Thursday, October 29, 2015

On the Road

Headlines on the Bloomberg Web site today include the Blockbuster:

Can Detroit Beat Google to the Self-Driving Car?
Inside GM's fight to get to the future first.

Apparently this isn't the world it used to be. It's definitely a world where millions will wait outside in the snow to buy the latest i-Gadget even when last weeks model is in their pocket, but we're keeping cars far, far longer than once we did. You can drive home in a 700+ horsepower car, in a car that does 230 or more miles per hour and gets mileage equal to my old /68 VW.  In fact we're in a golden age of American performance and engineering and we don't know.   No sir, your 200 HP Nissan isn't a race car.

Some people still like to drive.

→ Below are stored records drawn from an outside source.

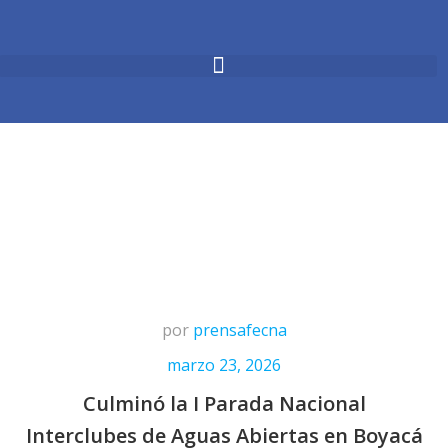
por
prensafecna
marzo 23, 2026
Culminó la I Parada Nacional
Interclubes de Aguas Abiertas en Boyacá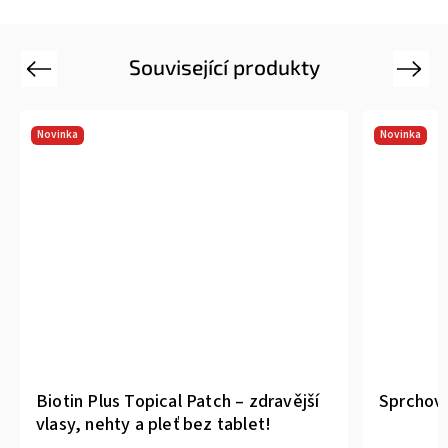
Související produkty
Previous
Next
Novinka
Novinka
Biotin Plus Topical Patch – zdravější
Sprchová
vlasy, nehty a pleť bez tablet!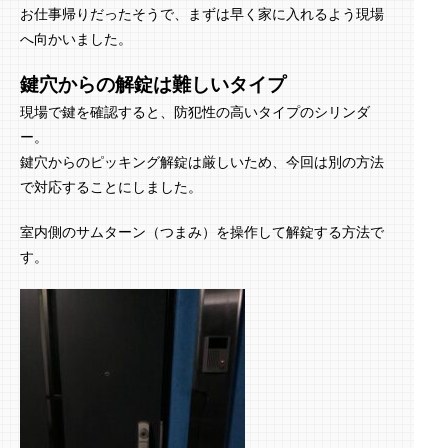
お仕事帰りだったそうで、まずは早く家に入れるよう現場
へ向かいました。
鍵穴からの解錠は難しいタイプ
現場で鍵を確認すると、防犯性の高いタイプのシリンダ
ー。
鍵穴からのピッキング解錠は厳しいため、今回は別の方法
で対応することにしました。
室内側のサムターン（つまみ）を操作して解錠する方法で
す。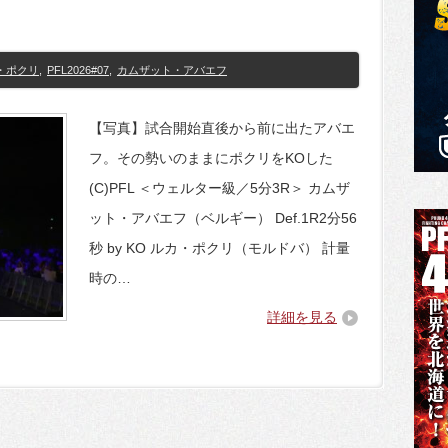
・ポクリ
,
PFL2026#07
,
カムザット・アバエフ
【写真】試合開始直後から前に出たアバエ
フ。その勢いのままにポクリをKOした
(C)PFL ＜ウェルター級／5分3R＞ カムザ
ット・アバエフ（ベルギー） Def.1R2分56
秒 by KO ルカ・ポクリ（モルドバ） 計量
時の…
詳細を見る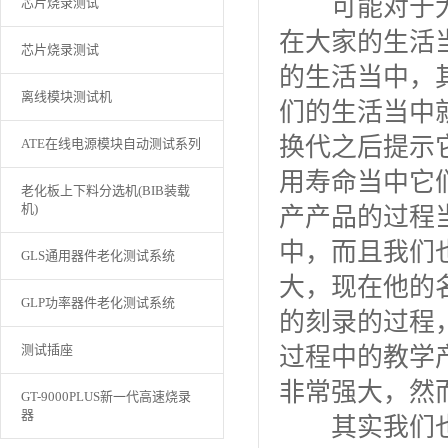
可能对于大
芯片烧录测试
在大家的生活
芯片烧录测试
的生活当中，
离线模块测试机
们的生活当中
换代之后提示
ATE在线电源模块自动测试系列
用寿命当中它
老化板上下料分选机(BIB装载
机)
产产品的过程
中，而且我们
GLS通用器件老化测试系统
大，现在他的
GLP功率器件老化测试系统
的刻录的过程
测试插座
过程中的教学
非常强大，然
GT-9000PLUS新一代高速烧录
器
其实我们也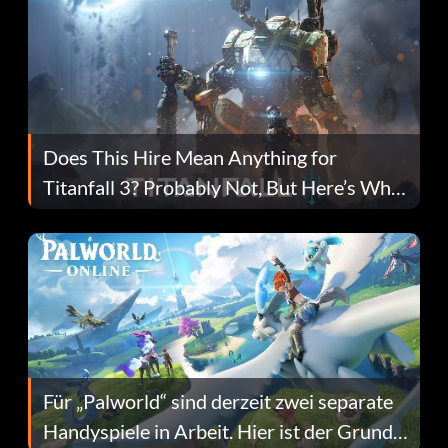
Does This Hire Mean Anything for
Titanfall 3? Probably Not, But Here’s Why
Fans Are Hopeful
Für „Palworld“ sind derzeit zwei separate
Handyspiele in Arbeit. Hier ist der Grund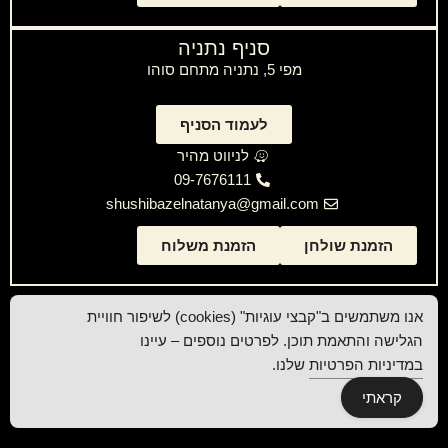
סניף נתניה
מפי 5, נתניה מתחם סוהו
לעמוד הסניף
לניווט מהיר
09-7676111
shushibazelnatanya@gmail.com
הזמנת שולחן
הזמנת משלוח
אנו משתמשים ב"קבצי עוגיות" (cookies) לשיפור חוויית
הגלישה והתאמת תוכן. לפרטים נוספים – עיינו
במדיניות הפרטיות
שלנו.
קראתי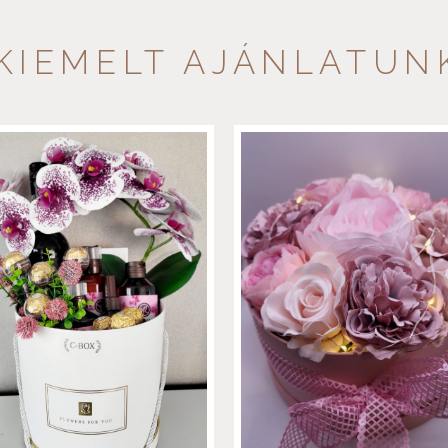
KIEMELT AJÁNLATUN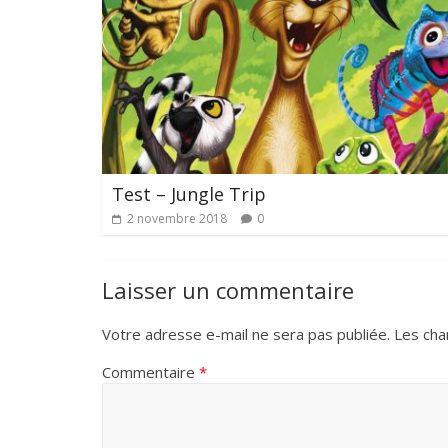
Test – Jungle Trip
2 novembre 2018
0
Laisser un commentaire
Votre adresse e-mail ne sera pas publiée.
Les cha
Commentaire
*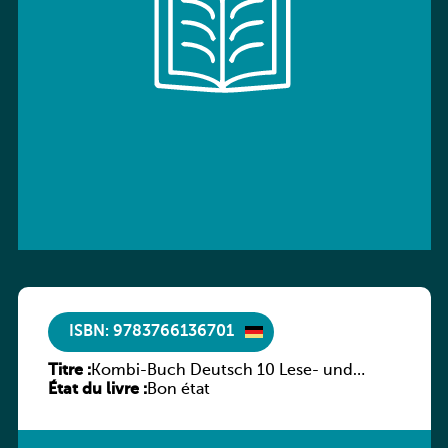
ISBN: 9783766136701
Titre :
Kombi-Buch Deutsch 10 Lese- und
État du livre :
Sprachbuch
Bon état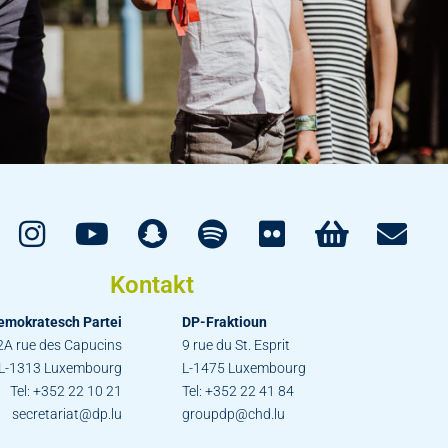
Kontakt
emokratesch Partei
DP-Fraktioun
2A rue des Capucins
9 rue du St. Esprit
L-1313 Luxembourg
L-1475 Luxembourg
Tel: +352 22 10 21
Tel: +352 22 41 84
secretariat@dp.lu
groupdp@chd.lu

Some people grew up when the number one aspiration was a car and the number two goal was something cool enough to turn heads at the drive in:  the Drive In everything that was, from theaters to restaurants to, believe it or not, liquor stores. We didn't hang out at WiFi hotspots in malls. It was at Henry's Hot Dogs or Big Daddy's Drive in with car hops and looking to impress the girls and an occasional contest of acceleration.  Real girls that is and in person, not on line. Tinder was still something you started a fire with.
The worst thing anyone could show up in was an "economy car."  Sure, I remember buying and pumping gas at 26.9 and the price of fuel didn't matter but guys like me studied cars the way the nerds did homework and the jocks memorized sports statistics. My friends and I built go-karts with lawnmower parts in 8th grade and went on to customize cars, swap and rebuild engines  and the best thing anyone could wish for was to hear someone who knew say "hey, that guy can drive!"

What kind of people want a car that drives itself, controlled by satellites and computers and government regulations in soulless safety and always in constant contact and a play list?  Sorry, you'll take away the steering wheel, the handlebars, the shift lever from my cold dead fingers  but you'll have to catch me first.

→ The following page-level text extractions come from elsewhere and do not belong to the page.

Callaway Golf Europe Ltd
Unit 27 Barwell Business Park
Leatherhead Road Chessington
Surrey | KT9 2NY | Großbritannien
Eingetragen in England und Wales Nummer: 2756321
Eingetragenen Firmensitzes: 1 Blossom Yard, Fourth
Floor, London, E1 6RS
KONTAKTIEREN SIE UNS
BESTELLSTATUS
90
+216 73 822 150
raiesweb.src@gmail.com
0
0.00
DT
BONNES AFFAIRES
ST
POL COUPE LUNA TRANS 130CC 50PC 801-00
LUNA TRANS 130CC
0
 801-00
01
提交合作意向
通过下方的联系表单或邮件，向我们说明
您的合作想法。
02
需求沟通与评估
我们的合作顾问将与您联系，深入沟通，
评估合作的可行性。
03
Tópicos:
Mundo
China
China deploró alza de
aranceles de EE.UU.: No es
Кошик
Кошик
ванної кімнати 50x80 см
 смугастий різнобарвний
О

Is this a case of industry spending a fortune on something that won't sell?  Or is this a case of a country that's lost it's soul?  Will my grandchildren read "On The Road" and wonder why Kerouac didn't take the bus or dream about a little electric Japanese cliche on wheels that drives itself while you stare at a little screen texting your "friends?"  Indeed why go on the road at all when there's Google Earth?

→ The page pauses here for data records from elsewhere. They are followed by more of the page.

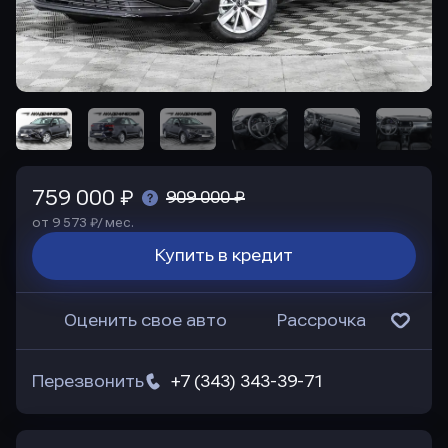
759 000 ₽
909 000 ₽
от 9 573 ₽/ мес.
Купить в кредит
Оценить свое авто
Рассрочка
Перезвонить
+7 (343) 343-39-71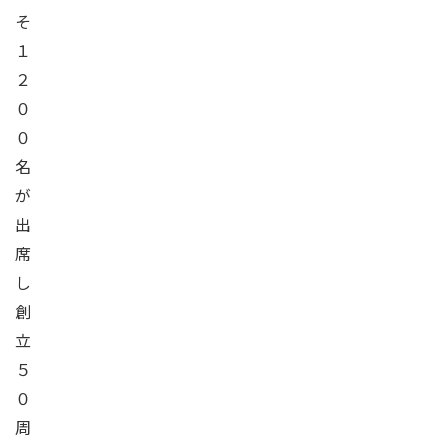
そ
１
２
０
０
名
が
出
席
し
創
立
５
０
周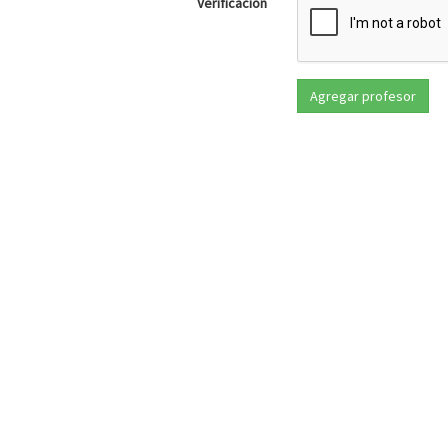
Verificación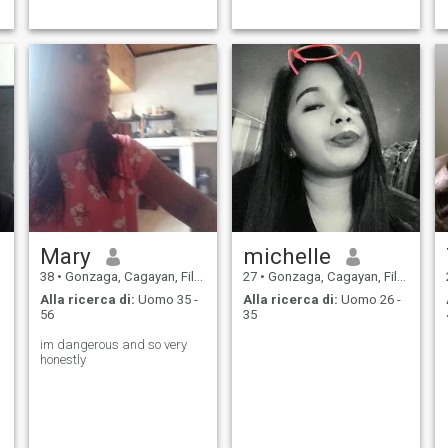
Mary
michelle
38
•
Gonzaga, Cagayan, Filippine
27
•
Gonzaga, Cagayan, Filippine
Alla ricerca di:
Uomo 35 -
Alla ricerca di:
Uomo 26 -
56
35
im dangerous and so very
honestly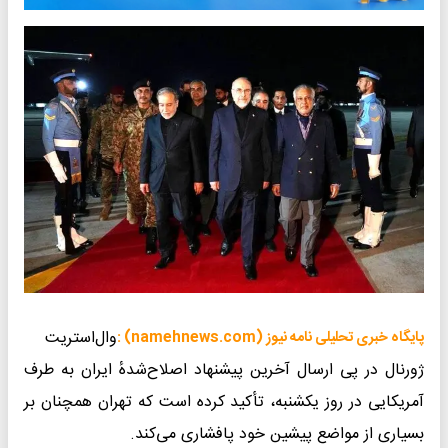
وال‌استریت
پایگاه خبری تحلیلی نامه نیوز (namehnews.com) :
ژورنال در پی ارسال آخرین پیشنهاد اصلاح‌شدهٔ ایران به طرف
آمریکایی در روز یکشنبه، تأکید کرده است که تهران همچنان بر
بسیاری از مواضع پیشین خود پافشاری می‌کند.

Sorry, that's not "the future" to me any more than today is the future once envisioned in generations of Science Fiction.  If it's a country of driverless, cubicle dwelling, commuting urban virtual reality, Facebooking hipsters with "devices" it's not my country and that's a warning, not a prediction. Look for it. Listen for it somewhere off that regulated futureroad road packed with little electric safety bubbles shaped like running shoes or backwards hats whispering along, bumper to bumper at 25 MPH. Do you hear that rumble, way out on the highway?  That long, lonesome highway?